Recently Netdata has been going rogue and we had to completely turn it off on hundreds of nodes. It often climbs to using more than half the CPU resources available and the CPU PSI going from 1% to +10%.
hm… A couple of days ago we merged a big set of changes. We reworked everything about streaming to actually lower cpu consumption at scale and increase Netdata’s ability to handle a lot more children. We have already found a couple of problems and we fixed them. We are currently testing these changes.
If the tests finish without issues, today we will merge a new nightly with all the fixes.
Are you able to build from source? Do you want to try them somewhere before merging, or you prefer to wait for the next nightly (most likely tomorrow)?
btw, the new version has more replication threads. Prior there was only 1 replication thread (and you had to manually increase it in netdata.conf), but now there are more depending on the number of cores you have.
If you experience increased CPU because you restarted a parent or some children, this is normal. It will finish and settle back to normal.
btw, tests are going well. Most likely tonight the new fixes will be merged.
What doesn’t seem to work? Why did you decide to show ebpf.plugin threads?
I apologize for the confusion.

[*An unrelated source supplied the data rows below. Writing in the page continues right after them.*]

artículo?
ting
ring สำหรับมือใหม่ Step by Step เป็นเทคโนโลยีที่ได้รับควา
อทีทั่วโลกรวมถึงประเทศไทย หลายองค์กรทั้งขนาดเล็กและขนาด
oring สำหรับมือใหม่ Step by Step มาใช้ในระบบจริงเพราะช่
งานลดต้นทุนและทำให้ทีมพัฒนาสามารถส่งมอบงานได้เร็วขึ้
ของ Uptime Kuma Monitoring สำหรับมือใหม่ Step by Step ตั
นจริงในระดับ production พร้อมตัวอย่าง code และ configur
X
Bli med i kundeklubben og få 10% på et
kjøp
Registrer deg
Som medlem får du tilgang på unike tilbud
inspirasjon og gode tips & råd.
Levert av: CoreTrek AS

I was simply using that htop link as an example to demonstrate how to identify CPU-intensive threads. I didn’t intend to ask for a breakdown of ebpf.plugin threads. Can you find which threads use a lot of CPU?

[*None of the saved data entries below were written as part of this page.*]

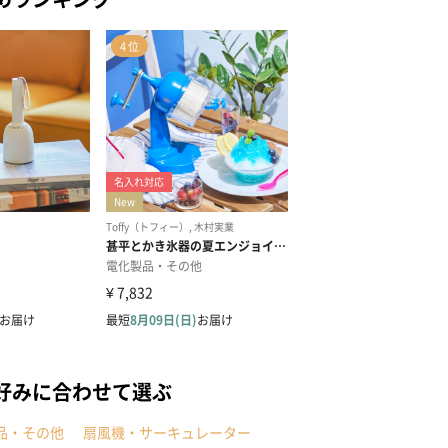
好みに合わせて選ぶ
品・その他
扇風機・サーキュレーター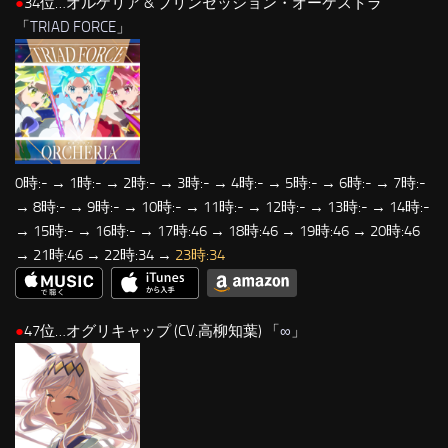
●
34位…オルケリア & プリンセッション・オーケストラ
「
TRIAD FORCE
」
0時:- → 1時:- → 2時:- → 3時:- → 4時:- → 5時:- → 6時:- → 7時:-
→ 8時:- → 9時:- → 10時:- → 11時:- → 12時:- → 13時:- → 14時:-
→ 15時:- → 16時:- → 17時:46 → 18時:46 → 19時:46 → 20時:46
→ 21時:46 → 22時:34 →
23時:34
●
47位…オグリキャップ (CV.高柳知葉) 「
∞
」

We already capped it and I can’t easily get a reading from before kernel priority adjustments and constraints. Here is the current snapshot where it is limited to idle resources and one core. With this I see it constantly spending +90 CPU% on health while the other threads fluctuate a lot and are averaged out low.
These are on childs without parents. So single instance setups. We have decided to uninstall Netdata for now (we primarily use node_exporter for these 250 instances anyway), unfortunately we could not reliably constrain/can’t put in the time for it now and it causes too much risk.